PERFORMANCE: Top mph 122. Cruise mph 121. Stall mph 54. Initial climb rate 720. Ceiling 12,900. Takeoff distance (50') 1,280. Landing distance (50') 1,313. Range 447.

Originally designated the PD 28’S, this single-engine trainer was first delivered in early 1979. A low-wing Ttail model, it was powered by a four-cylinder Lycoming engine rated at 115 hp at 2,700 RPM. The Skipper’s canopy-type cabin gives the instructor and student pilot optimum, all-around visibility, while both left and right doors provide for convenient entry. An external tunnel on the bottom of the fuselage houses primary controls and makes for additional cabin room, as well as allowing for easy maintenance. A new concept in airfoil design was utilized by the Skipper. Its airfoil section is an outgrowth of NASA’s high-speed, super-critical airfoil technology and provides a lower drag, higher lift capability. The T-tail configuration places the horizontal stabilizer above the slipstream in undisturbed air to give smoother flight and more positive control during landing maneuvers.

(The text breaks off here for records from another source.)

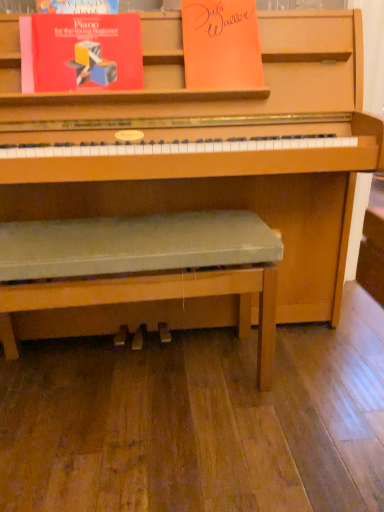 Question: Are orange paper at upper center, arranged as the second paperback book when viewed from the left, and green fabric bench at center beside each other?

Choices:
 (A) no
 (B) yes

Answer: (A)

Question: Can you confirm if orange paper at upper center, the first paperback book positioned from the right, is taller than green fabric bench at center?

Choices:
 (A) no
 (B) yes

Answer: (A)

Question: Considering the relative positions of orange paper at upper center, arranged as the second paperback book when viewed from the left, and green fabric bench at center in the image provided, is orange paper at upper center, arranged as the second paperback book when viewed from the left, in front of green fabric bench at center?

Choices:
 (A) no
 (B) yes

Answer: (A)

Question: From the image's perspective, is orange paper at upper center, arranged as the second paperback book when viewed from the left, above green fabric bench at center?

Choices:
 (A) yes
 (B) no

Answer: (A)

Question: Would you say orange paper at upper center, arranged as the second paperback book when viewed from the left, contains green fabric bench at center?

Choices:
 (A) yes
 (B) no

Answer: (B)

Question: Can you confirm if orange paper at upper center, arranged as the second paperback book when viewed from the left, is shorter than green fabric bench at center?

Choices:
 (A) yes
 (B) no

Answer: (A)

Question: Is green fabric bench at center bigger than matte red book at upper left, which appears as the second paperback book when viewed from the right?

Choices:
 (A) no
 (B) yes

Answer: (B)

Question: Considering the relative sizes of green fabric bench at center and matte red book at upper left, which ranks as the first paperback book in left-to-right order, in the image provided, is green fabric bench at center smaller than matte red book at upper left, which ranks as the first paperback book in left-to-right order,?

Choices:
 (A) yes
 (B) no

Answer: (B)

Question: From a real-world perspective, is green fabric bench at center positioned under matte red book at upper left, which appears as the second paperback book when viewed from the right, based on gravity?

Choices:
 (A) yes
 (B) no

Answer: (A)

Question: Is green fabric bench at center thinner than matte red book at upper left, which appears as the second paperback book when viewed from the right?

Choices:
 (A) no
 (B) yes

Answer: (A)

Question: Considering the relative sizes of green fabric bench at center and matte red book at upper left, which ranks as the first paperback book in left-to-right order, in the image provided, is green fabric bench at center shorter than matte red book at upper left, which ranks as the first paperback book in left-to-right order,?

Choices:
 (A) no
 (B) yes

Answer: (A)

Question: From the image's perspective, is green fabric bench at center on matte red book at upper left, which ranks as the first paperback book in left-to-right order?

Choices:
 (A) yes
 (B) no

Answer: (B)

Question: From the image's perspective, is orange paper at upper center, the first paperback book positioned from the right, located beneath matte red book at upper left, which appears as the second paperback book when viewed from the right?

Choices:
 (A) yes
 (B) no

Answer: (B) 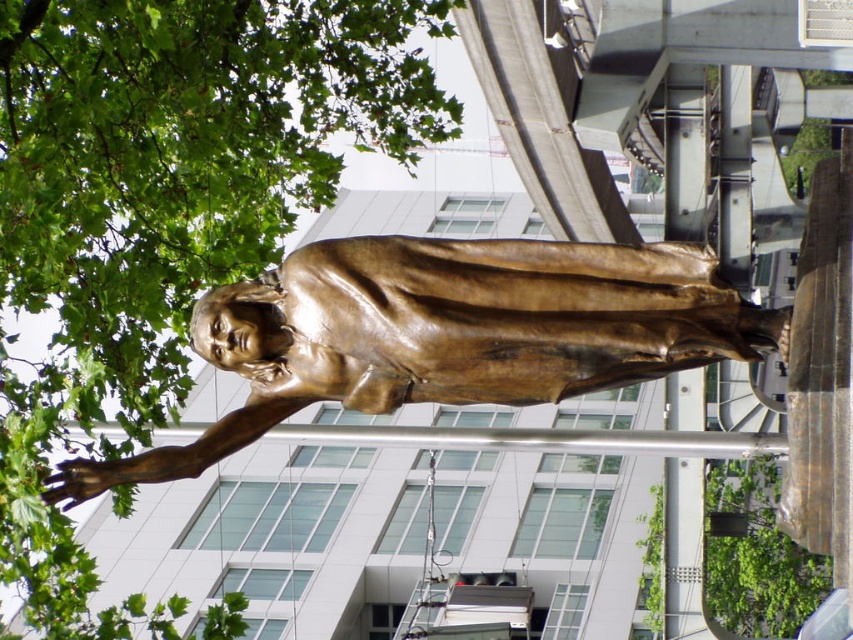 Question: Is the position of bronze statue at center more distant than that of green leafy tree at upper center?

Choices:
 (A) no
 (B) yes

Answer: (A)

Question: Considering the real-world distances, which object is farthest from the bronze statue at center?

Choices:
 (A) green leafy tree at upper left
 (B) green leafy tree at upper center

Answer: (B)

Question: Can you confirm if green leafy tree at upper left is positioned above green leafy tree at upper center?

Choices:
 (A) yes
 (B) no

Answer: (A)

Question: Which is farther from the green leafy tree at upper left?

Choices:
 (A) green leafy tree at upper center
 (B) bronze statue at center

Answer: (A)

Question: Is green leafy tree at upper left to the right of bronze statue at center from the viewer's perspective?

Choices:
 (A) yes
 (B) no

Answer: (B)

Question: Which point appears farthest from the camera in this image?

Choices:
 (A) (361, 308)
 (B) (646, 589)

Answer: (B) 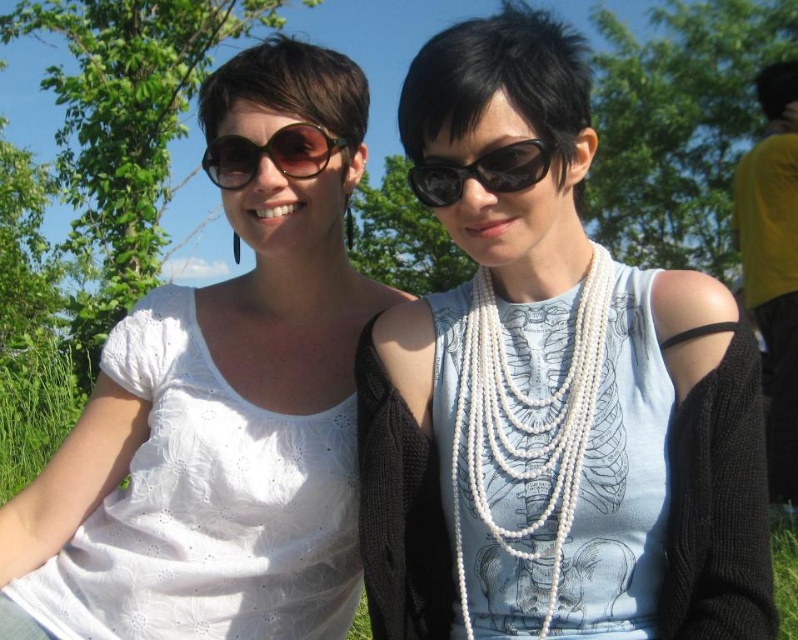 Question: Is white lace blouse at upper left smaller than black plastic goggles at center?

Choices:
 (A) no
 (B) yes

Answer: (A)

Question: Observing the image, what is the correct spatial positioning of pearl necklace at center in reference to white lace blouse at upper left?

Choices:
 (A) left
 (B) right

Answer: (B)

Question: Which of the following is the farthest from the observer?

Choices:
 (A) (282, 173)
 (B) (488, 280)

Answer: (A)

Question: Among these objects, which one is nearest to the camera?

Choices:
 (A) pearl necklace at center
 (B) white pearl necklace at center

Answer: (A)

Question: Which object is farther from the camera taking this photo?

Choices:
 (A) white pearl necklace at center
 (B) matte black sunglasses at upper center
 (C) pearl necklace at center
 (D) white lace blouse at upper left

Answer: (B)

Question: Is white lace blouse at upper left below white pearl necklace at center?

Choices:
 (A) no
 (B) yes

Answer: (A) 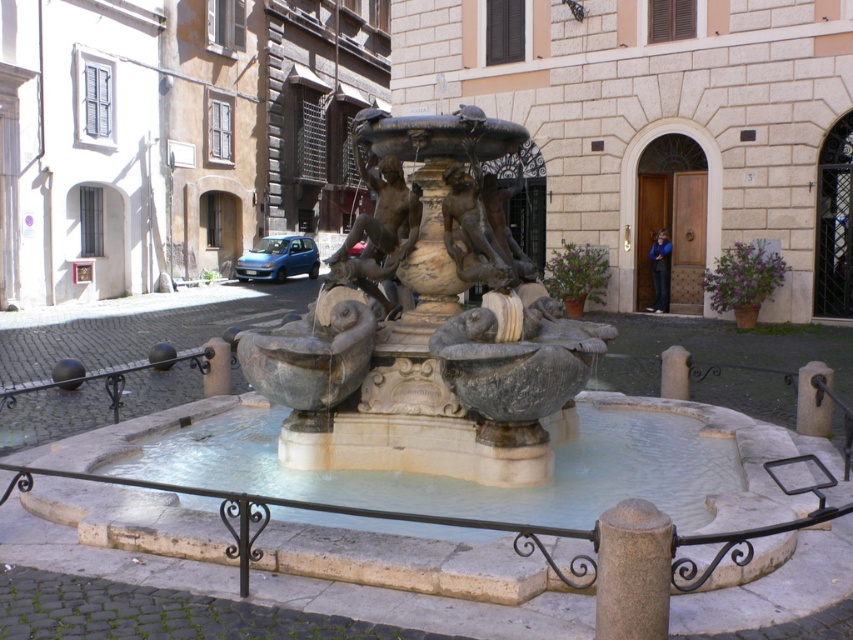 You are standing in front of the fountain and want to take a photo of both the bronze statue at center and the gray stone pillar at center. Which one should you position to your left side to capture both in the frame?

You should position the bronze statue at center to your left side because the bronze statue at center is already to the left of gray stone pillar at center, so aligning it that way will ensure both are in the frame.

You are standing in front of the fountain and want to take a photo. You notice two points marked in the image. The first point is at coordinate point (428,458) and the second is at point (679,390). Which point is closer to you when you are facing the fountain?

Point (428,458) is closer to the camera than point (679,390), so the first point is closer to you when facing the fountain. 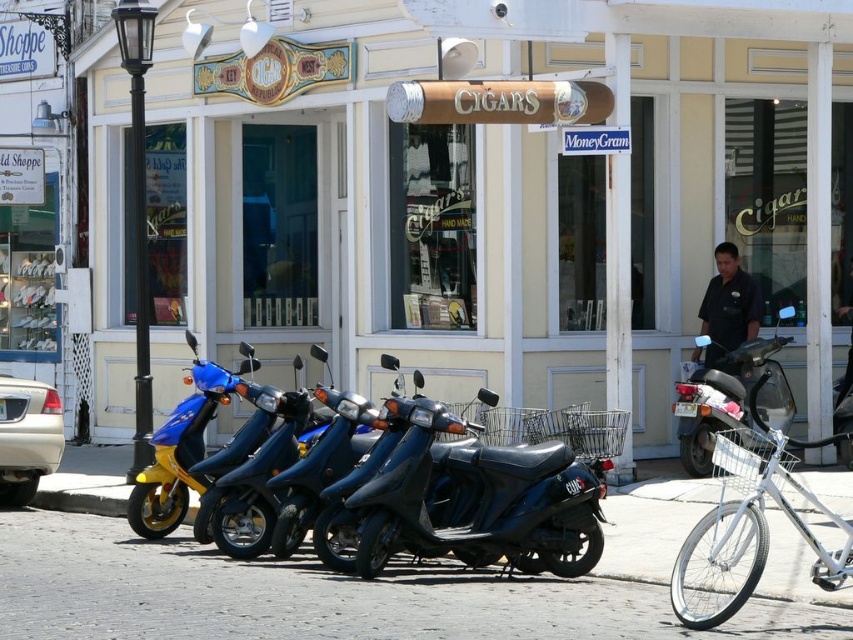 You are a delivery person who needs to move the white metallic bicycle at lower right to make space for a larger vehicle. Since the metallic blue scooter at center is in the way, can you move the bicycle to the right side of the scooter?

The white metallic bicycle at lower right is positioned on the left side of the metallic blue scooter at center, so moving it to the right side of the scooter is possible as there is space available.

You are a delivery person who needs to move your white metallic bicycle at lower right closer to the entrance of the building. However, there is a metallic blue scooter at center blocking the path. Can you move the bicycle around the scooter without going onto the cobblestone pavement?

The white metallic bicycle at lower right is located below the metallic blue scooter at center. Since the bicycle is already positioned below the scooter, you can move it around the scooter by going around the lower side without needing to step onto the cobblestone pavement.

You are standing at the entrance of the building with the CIGARS sign. You want to place a new scooter on the cobblestone pavement at center. What are the coordinates where you should place it?

The coordinates for the cobblestone pavement at center are at point (321, 596), so you should place the scooter there.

The Skipper is the third Beechcraft T-tail model, following the Super King Air and Duchess. A substantial portion of its construction is bonded metal, including the lower cabin section of the fuselage, the entire wing, the leading edge of the vertical stabilizer, the trim tabs, and the rudder. The landing gear is a low-maintenance, spring system designed for sturdiness and utility. Control response is superbly balanced, and the ailerons are quite frisky in all speed ranges right down to the stall. Stalling the Skipper is almost fun. The wings give lots of prestall buffetto let you know that it is about to quit flying. For cross-country flights, the 29 gallons of usable fuel combine with a 65% power setting to yield a 4.6-hour endurance. Only 312 of these two-place trainers were built before production was halted abruptly in 1981.